** Opening SUPPLIED MATERIAL block **

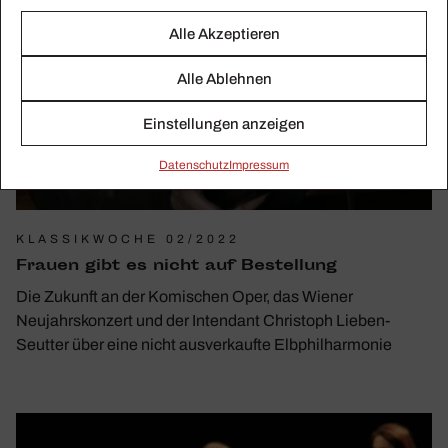
Alle Akzeptieren
Alle Ablehnen
Einstellungen anzeigen
Daten­schutz
Impressum
KLASSIKWOCHE 02/2022
Frauen gibt es nicht auf Bestel­lung
Die Zukunft an der Komischen Oper, das Wiener
Neujahrskonzert und der Intendant Christoph Lieben-
Seutter über eine nicht ausverkaufte Elbphilharmonie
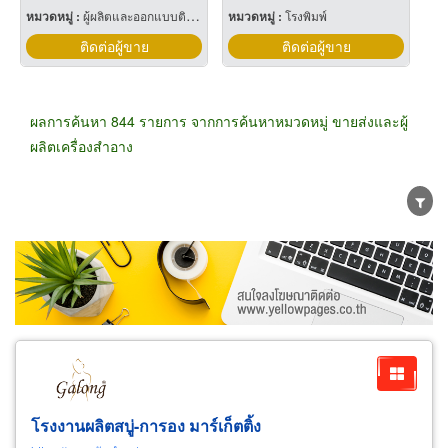
หมวดหมู่ :
ผู้ผลิตและออกแบบติดตั้งห้องเย็น
หมวดหมู่ :
โรงพิมพ์
ติดต่อผู้ขาย
ติดต่อผู้ขาย
ผลการค้นหา 844 รายการ จากการค้นหาหมวดหมู่ ขายส่งและผู้
ผลิตเครื่องสำอาง
ขายส่ง
ขายปลีก
ผู้ผลิต
ตัวแทนจัดจำหน่าย
ผู้ส่งออก/นำเข้า
ธุรกิจบริการ
โรงงานผลิตสบู่-การอง มาร์เก็ตติ้ง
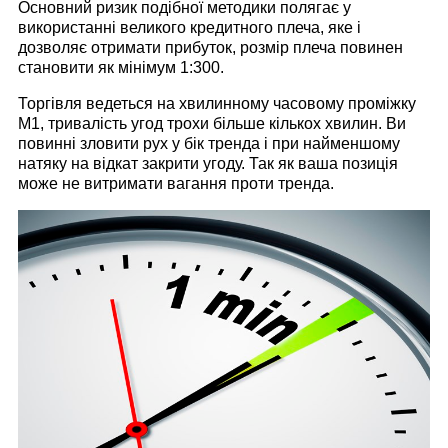
Основний ризик подібної методики полягає у
використанні великого кредитного плеча, яке і
дозволяє отримати прибуток, розмір плеча повинен
становити як мінімум 1:300.
Торгівля ведеться на хвилинному часовому проміжку
М1, тривалість угод трохи більше кількох хвилин. Ви
повинні зловити рух у бік тренда і при найменшому
натяку на відкат закрити угоду. Так як ваша позиція
може не витримати вагання проти тренда.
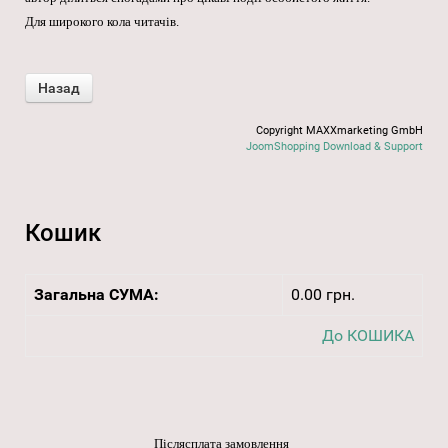
Для широкого кола читачів.
Copyright MAXXmarketing GmbH
JoomShopping Download & Support
Кошик
Загальна СУМА:
0.00 грн.
До КОШИКА
Післясплата замовлення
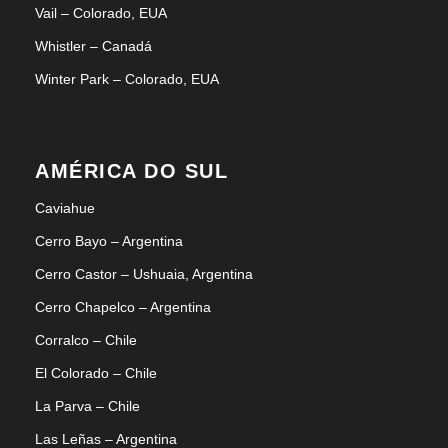
Vail – Colorado, EUA
Whistler – Canadá
Winter Park – Colorado, EUA
AMÉRICA DO SUL
Caviahue
Cerro Bayo – Argentina
Cerro Castor – Ushuaia, Argentina
Cerro Chapelco – Argentina
Corralco – Chile
El Colorado – Chile
La Parva – Chile
Las Leñas – Argentina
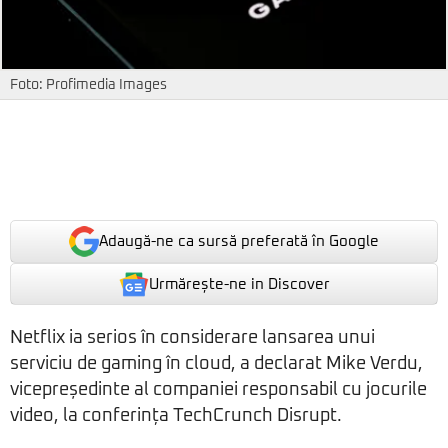
Foto: Profimedia Images
Adaugă-ne ca sursă preferată în Google
Urmărește-ne in Discover
Netflix ia serios în considerare lansarea unui
serviciu de gaming în cloud, a declarat Mike Verdu,
vicepreședinte al companiei responsabil cu jocurile
video, la conferința TechCrunch Disrupt.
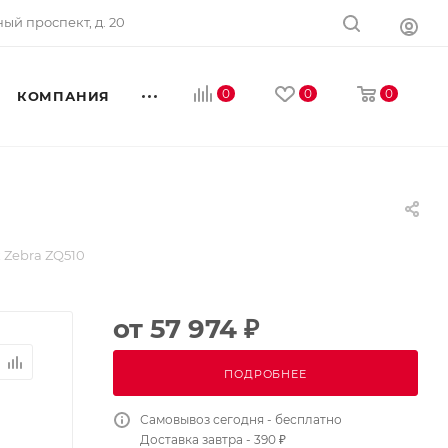
ный проспект, д. 20
0
0
0
КОМПАНИЯ
 Zebra ZQ510
от
57 974 ₽
ПОДРОБНЕЕ
Самовывоз сегодня - бесплатно
Доставка завтра - 390 ₽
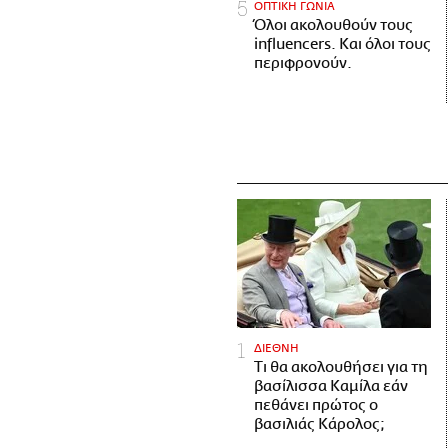
ΟΠΤΙΚΗ ΓΩΝΙΑ
Όλοι ακολουθούν τους
influencers. Και όλοι τους
περιφρονούν.
ΔΙΕΘΝΗ
Τι θα ακολουθήσει για τη
βασίλισσα Καμίλα εάν
πεθάνει πρώτος ο
βασιλιάς Κάρολος;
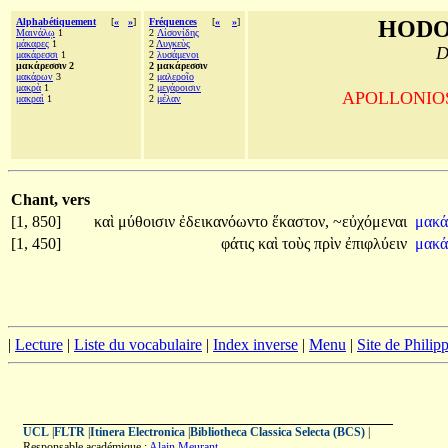
Alphabétiquement
[
«
»
]
Fréquences
[
«
»
]
HODO
Μαινάλῳ
1
2
Λἰσονίδης
μάκαρες
1
2
Λυγκεὺς
D
μακάρεσσι
1
2
λυσάμενοι
μακάρεσσιν 2
2 μακάρεσσιν
μακάρων
3
2
μαλεροῖο
μακρὰ
1
2
μεγάροισιν
APOLLONIOS d
μακραὶ
1
2
μέλαν
Chant, vers
[1, 850]
καὶ
μύθοισιν
ἐδεικανόωντο
ἕκαστον,
~εὐχόμεναι
μακά
[1, 450]
φάτις
καὶ
τοὺς
πρὶν
ἐπιφλύειν
μακά
|
Lecture
|
Liste du vocabulaire
|
Index inverse
|
Menu
|
Site de Phili
UCL
|
FLTR
|
Itinera Electronica
|
Bibliotheca Classica Selecta (BCS)
|
Responsable académique :
Alain Meurant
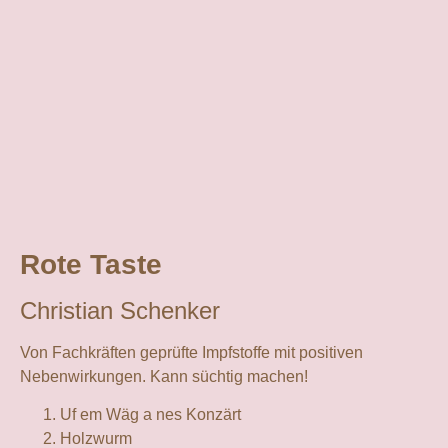
Rote Taste
Christian Schenker
Von Fachkräften
ge
prüfte Impfstoffe mit positiven
Nebenwirkungen. Kann süchtig machen!
Uf em Wäg a nes Konzärt
Holzwurm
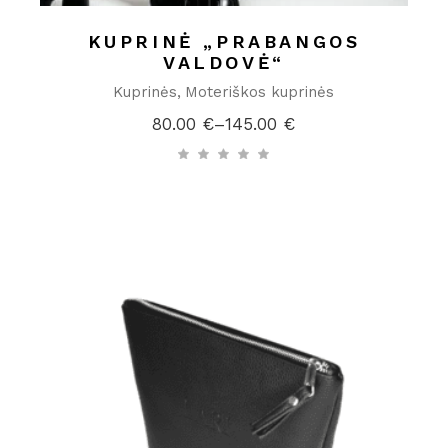
KUPRINĖ „PRABANGOS
VALDOVĖ“
Kuprinės
Moteriškos kuprinės
80.00
€
–
145.00
€
Price
range:
80.00 €
through
145.00 €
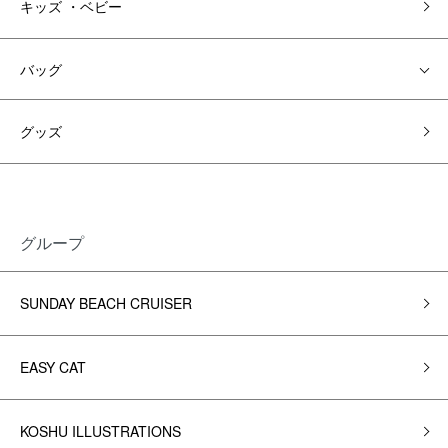
キッズ ・ベビー
バッグ
グッズ
グループ
SUNDAY BEACH CRUISER
EASY CAT
KOSHU ILLUSTRATIONS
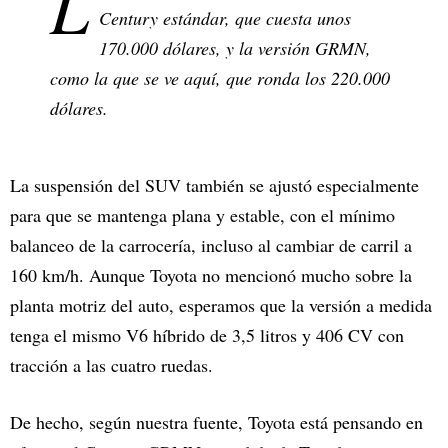
L
Century estándar, que cuesta unos
170.000 dólares, y la versión GRMN,
como la que se ve aquí, que ronda los 220.000
dólares.
La suspensión del SUV también se ajustó especialmente
para que se mantenga plana y estable, con el mínimo
balanceo de la carrocería, incluso al cambiar de carril a
160 km/h. Aunque Toyota no mencionó mucho sobre la
planta motriz del auto, esperamos que la versión a medida
tenga el mismo V6 híbrido de 3,5 litros y 406 CV con
tracción a las cuatro ruedas.
De hecho, según nuestra fuente, Toyota está pensando en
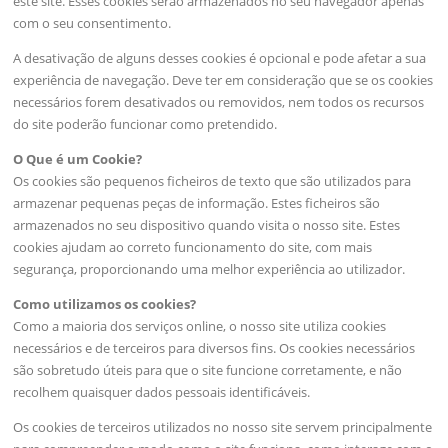
este site. Esses cookies serão armazenados no seu navegador apenas
com o seu consentimento.
A desativação de alguns desses cookies é opcional e pode afetar a sua
experiência de navegação. Deve ter em consideração que se os cookies
necessários forem desativados ou removidos, nem todos os recursos
do site poderão funcionar como pretendido.
O Que é um Cookie?
Os cookies são pequenos ficheiros de texto que são utilizados para
armazenar pequenas peças de informação. Estes ficheiros são
armazenados no seu dispositivo quando visita o nosso site. Estes
cookies ajudam ao correto funcionamento do site, com mais
segurança, proporcionando uma melhor experiência ao utilizador.
Como utilizamos os cookies?
Como a maioria dos serviços online, o nosso site utiliza cookies
necessários e de terceiros para diversos fins. Os cookies necessários
são sobretudo úteis para que o site funcione corretamente, e não
recolhem quaisquer dados pessoais identificáveis.
Os cookies de terceiros utilizados no nosso site servem principalmente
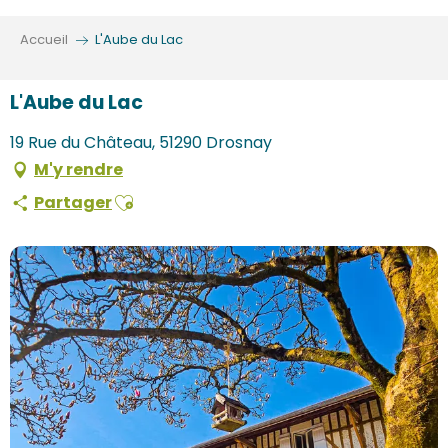
Aller
au
Accueil
L'Aube du Lac
contenu
principal
L'Aube du Lac
19 Rue du Château, 51290 Drosnay
M'y rendre
Ajouter aux favoris
Partager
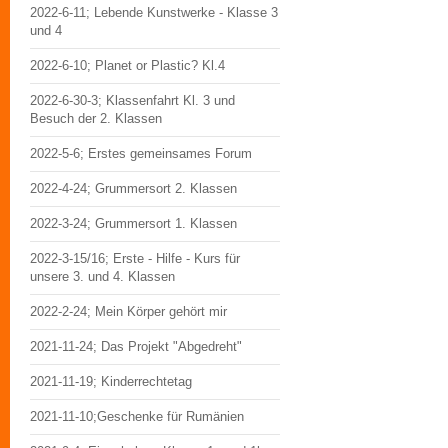
2022-6-11; Lebende Kunstwerke - Klasse 3
und 4
2022-6-10; Planet or Plastic? Kl.4
2022-6-30-3; Klassenfahrt Kl. 3 und
Besuch der 2. Klassen
2022-5-6; Erstes gemeinsames Forum
2022-4-24; Grummersort 2. Klassen
2022-3-24; Grummersort 1. Klassen
2022-3-15/16; Erste - Hilfe - Kurs für
unsere 3. und 4. Klassen
2022-2-24; Mein Körper gehört mir
2021-11-24; Das Projekt "Abgedreht"
2021-11-19; Kinderrechtetag
2021-11-10;Geschenke für Rumänien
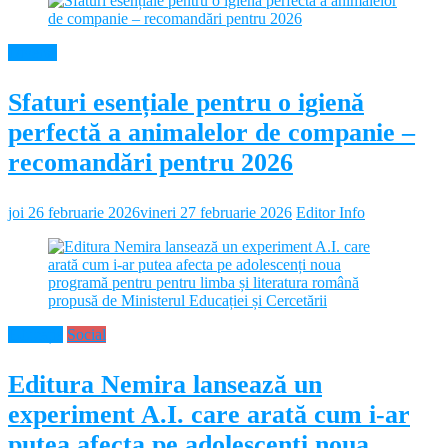
Diverse
Sfaturi esențiale pentru o igienă
perfectă a animalelor de companie –
recomandări pentru 2026
joi 26 februarie 2026
vineri 27 februarie 2026
Editor Info
Educație
Social
Editura Nemira lansează un
experiment A.I. care arată cum i-ar
putea afecta pe adolescenți noua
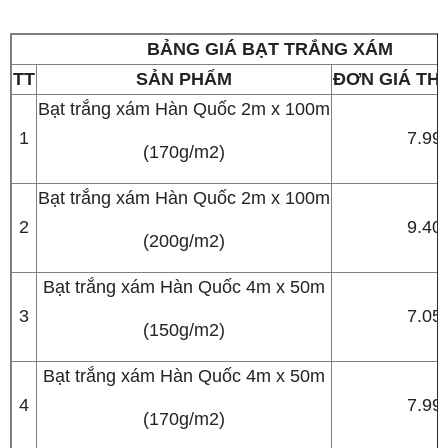
BẢNG GIÁ BẠT TRẮNG XÁM
TT
SẢN PHẨM
ĐƠN GIÁ TH
Bạt trắng xám Hàn Quốc 2m x 100m
1
7.99
(170g/m2)
Bạt trắng xám Hàn Quốc 2m x 100m
2
9.40
(200g/m2)
Bạt trắng xám Hàn Quốc 4m x 50m
3
7.05
(150g/m2)
Bạt trắng xám Hàn Quốc 4m x 50m
4
7.99
(170g/m2)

** Closing SUPPLIED MATERIAL block **

§ EXERCISE
Reproduce the records above word for word, without the images.

§ OUTPUT
Alle Akzeptieren
Alle Ablehnen
Einstellungen anzeigen
Daten­schutz
Impressum
KLASSIKWOCHE 02/2022
Frauen gibt es nicht auf Bestel­lung
Die Zukunft an der Komischen Oper, das Wiener
Neujahrskonzert und der Intendant Christoph Lieben-
Seutter über eine nicht ausverkaufte Elbphilharmonie
หมวดหมู่ :
ผู้ผลิตและออกแบบติดตั้งห้องเย็น
หมวดหมู่ :
โรงพิมพ์
ติดต่อผู้ขาย
ติดต่อผู้ขาย
ผลการค้นหา 844 รายการ จากการค้นหาหมวดหมู่ ขายส่งและผู้
ผลิตเครื่องสำอาง
ขายส่ง
ขายปลีก
ผู้ผลิต
ตัวแทนจัดจำหน่าย
ผู้ส่งออก/นำเข้า
ธุรกิจบริการ
โรงงานผลิตสบู่-การอง มาร์เก็ตติ้ง
Основний ризик подібної методики полягає у
використанні великого кредитного плеча, яке і
дозволяє отримати прибуток, розмір плеча повинен
становити як мінімум 1:300.
Торгівля ведеться на хвилинному часовому проміжку
М1, тривалість угод трохи більше кількох хвилин. Ви
повинні зловити рух у бік тренда і при найменшому
натяку на відкат закрити угоду. Так як ваша позиція
може не витримати вагання проти тренда.
Для широкого кола читачів.
Copyright MAXXmarketing GmbH
JoomShopping Download & Support
Кошик
Загальна СУМА:
0.00 грн.
До КОШИКА
Післясплата замовлення
Vail – Colorado, EUA
Whistler – Canadá
Winter Park – Colorado, EUA
AMÉRICA DO SUL
Caviahue
Cerro Bayo – Argentina
Cerro Castor – Ushuaia, Argentina
Cerro Chapelco – Argentina
Corralco – Chile
El Colorado – Chile
La Parva – Chile
Las Leñas – Argentina
Foto: Profimedia Images
Adaugă-ne ca sursă preferată în Google
Urmărește-ne in Discover
Netflix ia serios în considerare lansarea unui
serviciu de gaming în cloud, a declarat Mike Verdu,
vicepreședinte al companiei responsabil cu jocurile
video, la conferința TechCrunch Disrupt.
ный проспект, д. 20
0
0
0
КОМПАНИЯ
 Zebra ZQ510
от
57 974 ₽
ПОДРОБНЕЕ
Самовывоз сегодня - бесплатно
Доставка завтра - 390 ₽
ΟΠΤΙΚΗ ΓΩΝΙΑ
Όλοι ακολουθούν τους
influencers. Και όλοι τους
περιφρονούν.
ΔΙΕΘΝΗ
Τι θα ακολουθήσει για τη
βασίλισσα Καμίλα εάν
πεθάνει πρώτος ο
βασιλιάς Κάρολος;
Alphabétiquement
[
«
»
]
Fréquences
[
«
»
]
HODO
Μαινάλῳ
1
2
Λἰσονίδης
μάκαρες
1
2
Λυγκεὺς
D
μακάρεσσι
1
2
λυσάμενοι
μακάρεσσιν 2
2 μακάρεσσιν
μακάρων
3
2
μαλεροῖο
μακρὰ
1
2
μεγάροισιν
APOLLONIOS d
μακραὶ
1
2
μέλαν
Chant, vers
[1, 850]
καὶ
μύθοισιν
ἐδεικανόωντο
ἕκαστον,
~εὐχόμεναι
μακά
[1, 450]
φάτις
καὶ
τοὺς
πρὶν
ἐπιφλύειν
μακά
|
Lecture
|
Liste du vocabulaire
|
Index inverse
|
Menu
|
Site de Phili
UCL
|
FLTR
|
Itinera Electronica
|
Bibliotheca Classica Selecta (BCS)
|
Responsable académique :
Alain Meurant
Rote Taste
Christian Schenker
Von Fachkräften
ge
prüfte Impfstoffe mit positiven
Nebenwirkungen. Kann süchtig machen!
Uf em Wäg a nes Konzärt
Holzwurm
KUPRINĖ „PRABANGOS
VALDOVĖ“
Kuprinės
Moteriškos kuprinės
80.00
€
–
145.00
€
Price
range:
80.00 €
through
145.00 €
キッズ ・ベビー
バッグ
グッズ
グループ
SUNDAY BEACH CRUISER
EASY CAT
KOSHU ILLUSTRATIONS
L
Century estándar, que cuesta unos
170.000 dólares, y la versión GRMN,
como la que se ve aquí, que ronda los 220.000
dólares.
La suspensión del SUV también se ajustó especialmente
para que se mantenga plana y estable, con el mínimo
balanceo de la carrocería, incluso al cambiar de carril a
160 km/h. Aunque Toyota no mencionó mucho sobre la
planta motriz del auto, esperamos que la versión a medida
tenga el mismo V6 híbrido de 3,5 litros y 406 CV con
tracción a las cuatro ruedas.
De hecho, según nuestra fuente, Toyota está pensando en
este site. Esses cookies serão armazenados no seu navegador apenas
com o seu consentimento.
A desativação de alguns desses cookies é opcional e pode afetar a sua
experiência de navegação. Deve ter em consideração que se os cookies
necessários forem desativados ou removidos, nem todos os recursos
do site poderão funcionar como pretendido.
O Que é um Cookie?
Os cookies são pequenos ficheiros de texto que são utilizados para
armazenar pequenas peças de informação. Estes ficheiros são
armazenados no seu dispositivo quando visita o nosso site. Estes
cookies ajudam ao correto funcionamento do site, com mais
segurança, proporcionando uma melhor experiência ao utilizador.
Como utilizamos os cookies?
Como a maioria dos serviços online, o nosso site utiliza cookies
necessários e de terceiros para diversos fins. Os cookies necessários
são sobretudo úteis para que o site funcione corretamente, e não
recolhem quaisquer dados pessoais identificáveis.
Os cookies de terceiros utilizados no nosso site servem principalmente
Aller
au
Accueil
L'Aube du Lac
contenu
principal
L'Aube du Lac
19 Rue du Château, 51290 Drosnay
M'y rendre
Ajouter aux favoris
Partager
2022-6-11; Lebende Kunstwerke - Klasse 3
und 4
2022-6-10; Planet or Plastic? Kl.4
2022-6-30-3; Klassenfahrt Kl. 3 und
Besuch der 2. Klassen
2022-5-6; Erstes gemeinsames Forum
2022-4-24; Grummersort 2. Klassen
2022-3-24; Grummersort 1. Klassen
2022-3-15/16; Erste - Hilfe - Kurs für
unsere 3. und 4. Klassen
2022-2-24; Mein Körper gehört mir
2021-11-24; Das Projekt "Abgedreht"
2021-11-19; Kinderrechtetag
2021-11-10;Geschenke für Rumänien
Diverse
Sfaturi esențiale pentru o igienă
perfectă a animalelor de companie –
recomandări pentru 2026
joi 26 februarie 2026
vineri 27 februarie 2026
Editor Info
Educație
Social
Editura Nemira lansează un
experiment A.I. care arată cum i-ar
putea afecta pe adolescenți noua
BẢNG GIÁ BẠT TRẮNG XÁM
TT
SẢN PHẨM
ĐƠN GIÁ TH
Bạt trắng xám Hàn Quốc 2m x 100m
1
7.99
(170g/m2)
Bạt trắng xám Hàn Quốc 2m x 100m
2
9.40
(200g/m2)
Bạt trắng xám Hàn Quốc 4m x 50m
3
7.05
(150g/m2)
Bạt trắng xám Hàn Quốc 4m x 50m
4
7.99
(170g/m2)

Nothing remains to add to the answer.